● **Work required**
Lines before the one containing "magazine de AccessAndGo-ABP !" are left out; return that line and every line after it exactly, through the end of the data below.
BEGIN
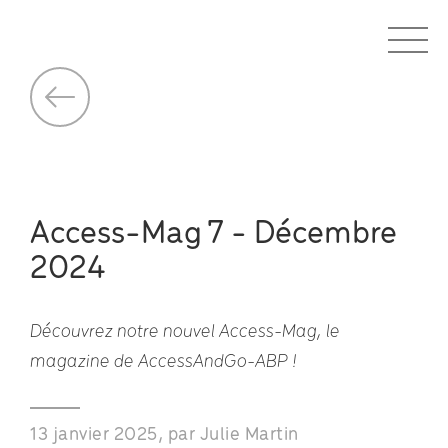
Access-Mag 7 - Décembre
2024
Découvrez notre nouvel Access-Mag, le
magazine de AccessAndGo-ABP !
13 janvier 2025, par Julie Martin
END
● **Problem solution**
magazine de AccessAndGo-ABP !
13 janvier 2025, par Julie Martin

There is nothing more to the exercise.